The Atlanta Journal-Constitution
As the U.S. Supreme Court returns for its fall term one case first up will revive the never-settled dispute about whether crack cocaine users and dealers should be punished more severely than those who use or deal the powder variety.
On Tuesday, the court will hear an appeal of a case involving a Gulf War veteran, Derrick Kimbrough, who was caught by Virginia police in 2004 in a known drug-dealing area. When police approached, he tried to run but was caught carrying bullets and $1,823 in cash. He pleaded guilty to possessing firearms, crack and powder cocaine.
Under sentencing guidelines that equate one gram of crack to 100 grams of the powdered stuff, Kimbrough, who is black, would have drawn a sentence of 19-to-22 years. The judge, U.S.District Court Judge Raymond A. Jackson, called the guidelines “ridiculous.” The case, he said, “is another example of how the crack cocaine guidelines are driving [sentences] to a point higher than necessary to do justice.”
He imposed a 15-year sentence. The government appealed the ruling. Arguments are Tuesday. The case literally is whether judges can draw their own conclusions on the crack-powder matter and set lower sentences. The Supreme Court is not being asked to strike down the 100-to-1 rule for crack and powder.

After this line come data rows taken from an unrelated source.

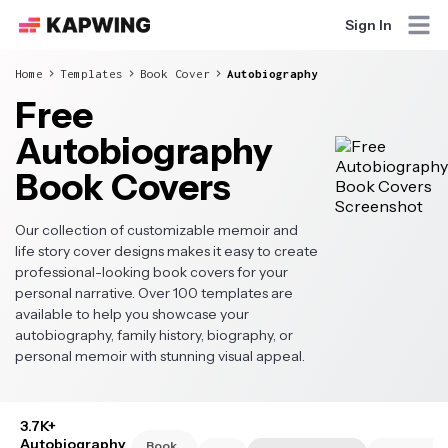
Sign In
Home
Templates
Book Cover
Autobiography
Free
Autobiography
Book Covers
Our collection of customizable memoir and
life story cover designs makes it easy to create
professional-looking book covers for your
personal narrative. Over 100 templates are
available to help you showcase your
autobiography, family history, biography, or
personal memoir with stunning visual appeal.
3.7K+
Autobiography
Book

Congress set the crack-powder differential 21 years ago as part of the Reagan Administration’s war on drugs. The justification at the time was that crack was more commonly associated with gangs and violence. That rationale is dated and Congress, not the courts, should revisit the sentencing rules.

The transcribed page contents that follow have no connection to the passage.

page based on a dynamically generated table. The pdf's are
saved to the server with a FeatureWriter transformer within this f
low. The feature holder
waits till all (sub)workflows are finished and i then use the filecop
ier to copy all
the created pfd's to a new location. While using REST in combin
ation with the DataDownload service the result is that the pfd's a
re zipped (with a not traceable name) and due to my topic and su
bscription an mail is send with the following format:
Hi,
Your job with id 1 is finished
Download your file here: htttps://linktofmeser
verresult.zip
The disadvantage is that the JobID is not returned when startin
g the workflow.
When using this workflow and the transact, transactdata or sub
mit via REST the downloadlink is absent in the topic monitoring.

In the past five years, reports Michael Doyle of McClatchy Newspapers, 25,000 dealers and users have been sentenced in federal courts on crack offenses. Their sentences are, on average, about 50 percent longer — or 40 additional months —than those for power cocaine offenses. About 81 percent of those sentenced on crack and 27 percent of those sentenced on powder offenses are black.
Democratic presidential candidate Barack Obama said in a speech last week at Howard University that he’ll pursue revision as President. “If you’re convicted of a crime involving drugs, of course you should be punished,” he said. “But let’s not make the punishment for crack cocaine that much more severe than the punishment for powder cocaine when the real difference is where the people are using them or who is using them.”
Congress, not the courts, is the place. U.S. Solicitor General Paul Clements properly argued that the judge in the Kimbrough case should be reversed. “If each sentencing judge is permitted to adopt whatever policy he deems appropriate with regard to individual drugs, defendants with identical real conduct will receive markedly different sentences.”
No perfect system exists. Either judges adhere to sentencing guidelines or some future advocacy group’s computerized statistical analysis will reveal that like conduct — whether murder, drug-dealing or any other crime — results in different sentences. Such is the real world of prosecutors, judges and juries.